Karya ini diterbitkan atas izin NovelToon Nadhira Ramadhani, isi konten hanyalah pandangan pribadi pembuatnya, tidak mewakili NovelToon sendiri
BAB 18
Lampu neon di langit-langit paviliun ajudan berkedip sekali sebelum menyala stabil, menerangi ruangan yang didominasi warna abu-abu dan furnitur fungsional. Langit melangkah masuk dengan sisa rasa cokelat yang masih tertinggal di ujung lidahnya—dan rasa hangat yang aneh di dadanya. Ia baru saja hendak meletakkan jasnya di sandaran kursi saat sebuah deheman keras menghentikan gerakannya.
Di sudut ruangan, Bintang sedang duduk di atas meja sambil mengayun-ayunkan kakinya, sementara Pak Bambang duduk santai di sofa kulit yang sudah agak pecah-pecah, pura-pura sibuk mengasah batu akik kesayangannya.
"Gimana, Bang? Ada kemajuan?" ledek Bintang dengan cengiran lebar yang memamerkan deretan giginya. Matanya berkilat jahil, menatap Langit yang tampak kaku seketika.

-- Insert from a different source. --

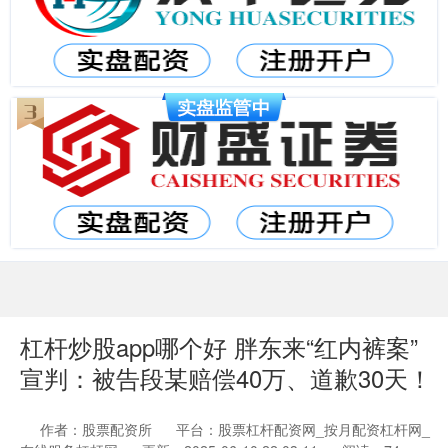
杠杆炒股app哪个好 胖东来“红内裤案”
宣判：被告段某赔偿40万、道歉30天！
作者：股票配资所
平台：股票杠杆配资网_按月配资杠杆网_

Langit mengerutkan kening, mencoba memasang wajah "datar" andalannya. "Kemajuan maksudnya? Agenda Bapak besok sudah saya susun kalau itu yang kamu tanya."

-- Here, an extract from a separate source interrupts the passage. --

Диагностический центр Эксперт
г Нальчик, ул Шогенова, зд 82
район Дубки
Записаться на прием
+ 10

"Halah!" Bintang melompat turun dari meja, berjalan mendekati Langit dengan gaya detektif amatir. "Maksud saya bukan agenda Bapak Anggara yang terhormat, Bang. Tapi agenda 'Mas Woo-seok' sama 'Non Bintang Film' di teras tadi. Wah, tadi saya lihat dari kejauhan ada adegan suap-suapan ya? Manis bener, kayak iklan sirup lebaran."
Wajah Langit yang biasanya pucat kini memerah hingga ke telinga. Ia berbalik membelakangi Bintang, pura-pura sibuk merapikan tumpukan berkas di meja kerja. "Kamu salah lihat, Bin. Tadi Non Aurora hanya sedang... memastikan rasa cokelat yang saya beli tidak kadaluarsa."

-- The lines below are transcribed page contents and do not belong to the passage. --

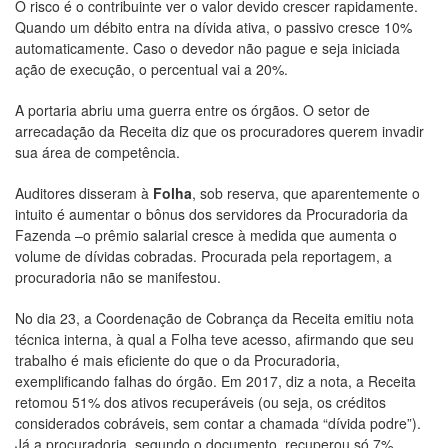
O risco é o contribuinte ver o valor devido crescer rapidamente.
Quando um débito entra na dívida ativa, o passivo cresce 10%
automaticamente. Caso o devedor não pague e seja iniciada
ação de execução, o percentual vai a 20%.
A portaria abriu uma guerra entre os órgãos. O setor de
arrecadação da Receita diz que os procuradores querem invadir
sua área de competência.
Auditores disseram à
Folha
, sob reserva, que aparentemente o
intuito é aumentar o bônus dos servidores da Procuradoria da
Fazenda –o prêmio salarial cresce à medida que aumenta o
volume de dívidas cobradas. Procurada pela reportagem, a
procuradoria não se manifestou.
No dia 23, a Coordenação de Cobrança da Receita emitiu nota
técnica interna, à qual a Folha teve acesso, afirmando que seu
trabalho é mais eficiente do que o da Procuradoria,
exemplificando falhas do órgão. Em 2017, diz a nota, a Receita
retomou 51% dos ativos recuperáveis (ou seja, os créditos
considerados cobráveis, sem contar a chamada “dívida podre”).
Já a procuradoria, segundo o documento, recuperou só 7%.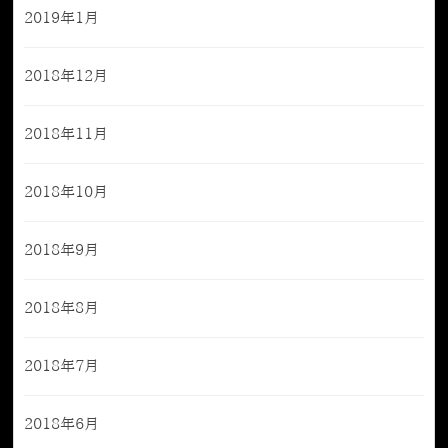
2019年1月
2018年12月
2018年11月
2018年10月
2018年9月
2018年8月
2018年7月
2018年6月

Pak Bambang tertawa terbahak-bahak sampai tersedak kopinya. "Aduh, Ngit, Ngit! Kamu itu kalau bohong jangan kelewat pinter. Masa ngecek kadaluarsa pakai disuapin segala? Pakai tatap-tatapan kayak mau syuting video klip lagi."
"Aduh... masa harus aku jelasin sih, Bang," sambung Bintang sambil merangkul bahu Langit yang tegang. "Itu tadi murni taktik lapangan tingkat tinggi. Bang Langit harusnya berterima kasih sama Pak Bambang. Kalau Pak Bambang nggak narik saya tadi, mungkin Bang Langit masih berdiri kaku kayak tiang jemuran di sana, nggak bakal dapet 'jatah' cokelat."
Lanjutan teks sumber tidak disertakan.